[Dataset entries]
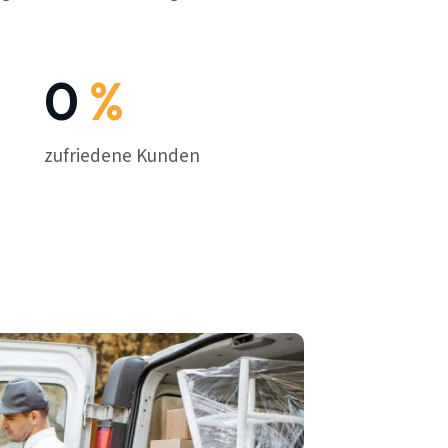
0
%
zufriedene Kunden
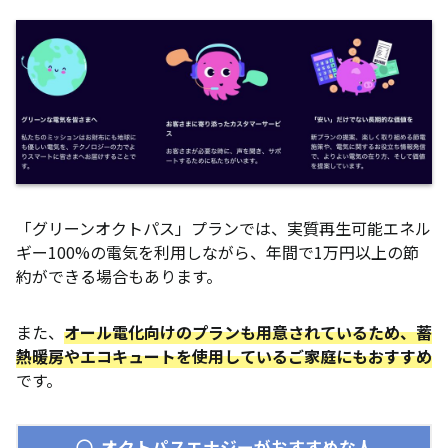
「グリーンオクトパス」プランでは、実質再生可能エネル
ギー100%の電気を利用しながら、年間で1万円以上の節
約ができる場合もあります。
また、
オール電化向けのプランも用意されているため、蓄
熱暖房やエコキュートを使用しているご家庭にもおすすめ
です。
オクトパスエナジーがおすすめな人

Work required:
Leave the pictures out and copy the rest of the data exactly.

Task solution:
0
%
zufriedene Kunden
「グリーンオクトパス」プランでは、実質再生可能エネル
ギー100%の電気を利用しながら、年間で1万円以上の節
約ができる場合もあります。
また、
オール電化向けのプランも用意されているため、蓄
熱暖房やエコキュートを使用しているご家庭にもおすすめ
です。
オクトパスエナジーがおすすめな人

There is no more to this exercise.